Higden’s work survives in many copies from the 14th and 15th centuries, often with additions that bring the narrative up to date. This copy was owned and given to the College by its founder, William of Wykeham (1324–1404). It continues with events to the accession of Richard II in 1377, and it is therefore likely to have been written within a few years of the College’s foundation in 1382. The text is decorated with gilded initials, and the beginning of each of the seven books is marked with illuminated red and blue initials that extend into margins and frame the text. Near the end of book 1 (on fol. 51v) is a diagram of Noah’s Ark in red and black.
What gives this manuscript special significance is a map of the world drawn on the leaf immediately before the beginning of Higden’s text. Such maps are found in twenty-one copies of the Polychronicon, which together make up almost a quarter of the surviving medieval mappaemundi. Enclosed within a mandorla of bright sea-green are the places of the known world, broadly following the T-O division common in medieval world maps: placing Asia in the top half and Europe and Africa in the lower quadrants, left and right. Paradise is found in the East, the top of this map. Moving downward, Jerusalem is placed at the centre and the Pillars of Hercules in the West. In the bottom left is England, next to which the green sea has been partially rubbed away—perhaps by the fingers of its Winchester College readers over the centuries.

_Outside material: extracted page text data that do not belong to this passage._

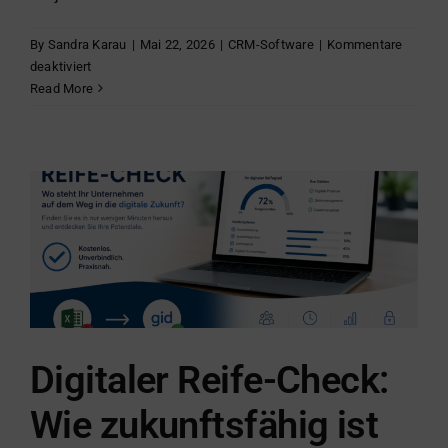
By
Sandra Karau
|
Mai 22, 2026
|
CRM-Software
|
Kommentare
für
deaktiviert
CRM:
Read More
So
gelingt
die
Einführung
Digitaler Reife-Check:
Wie zukunftsfähig ist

Literature: William H. Gunner, ‘Catalogue of books belonging to the college of St Mary, Winchester, in the reign of Henry VI’, Archaeological Journal, vol. xv (1858), pp. 1–16, 3-4, 12–14; Walter Oakeshott, ‘Some classical and medieval ideas in the Renaissance cosmology’, in Donald J. Gordon (ed.), Fritz Saxl, 1890–1948: a volume of memorial essays from his friends in England (London, 1957), pp. 245–60, 247–49; John Taylor, The Universal Chronicle of Ranulf Higden (Oxford, 1966), pp. 99, 107, 158, 178; Marcel Destombes, Mappemondes A.D .1200–1500: Catalogue prepare par la Commission des Cartes Anciennes de l’Union Giographique Internationale (Amsterdam, 1964); Neil R. Ker and Alan J. Piper, Medieval Manuscripts in British Libraries, Volume IV: Paisley–York (Oxford, 1969), pp. 613–14; David Woodward, ‘Medieval Mappaemundi’, in John Brian Harley and David Woodward (eds), The History of Cartography, vol. 1: Cartography in Prehistoric, Ancient, and Medieval Europe and the Mediterranean (Chicago, 1987), pp. 312–13, 364–65; Peter Barber, ‘The Evesham world map: A late medieval English view of god and the world’, Imago Mundi: The International Journal for the History of Cartography, vol. 47 (1995), pp. 13–33, 13–21; Ingrid Baumgärtner, ‘Graphische Gestalt und Signifikanz. Europa in den Weltkarten des Beatus von Liebana und des Ranulf Higden’, in Ingrid Baumgärtner and Hartmut Kugler (eds), BAND 10 Europa im Weltbild des Mittelalters (Berlin, 2009), pp. 81–132, 101–32; Churchill Babington (ed.), Polychronicon Ranulphi Higden, monachi Cestrensis, Together with the English Translations of John Trevisa and of an Unknown Writer of the Fifteenth Century, Vol. 1 (Cambridge, 2012), p. liii; James Freeman, The Manuscript Dissemination and Readership of the ‘Polychronicon’ of Ranulph Higden, c. 1330–c. 1500 (unpublished doctoral thesis, Cambridge University, 2013), p. 68 (no. 45), 69, 79 (no. 89), 90, 95 (no. 176), 126, 151 (no. 41), 159 (no. 79), 181 (no. 143), 184 (no. 156), 213, 322–23; James M. W. Willoughby, The Libraries of Collegiate Churches, Vol. 2 (London, 2013), pp. 599, 617, 632, 687; Liam Dunne, ‘Higden’s Polychronicon, late 14th century’, in Richard Foster (ed.), Fifty Treasures from Winchester College (London, 2019), pp. 48–49.
Provenance: Given to Winchester College by William of Wykeham before 1404.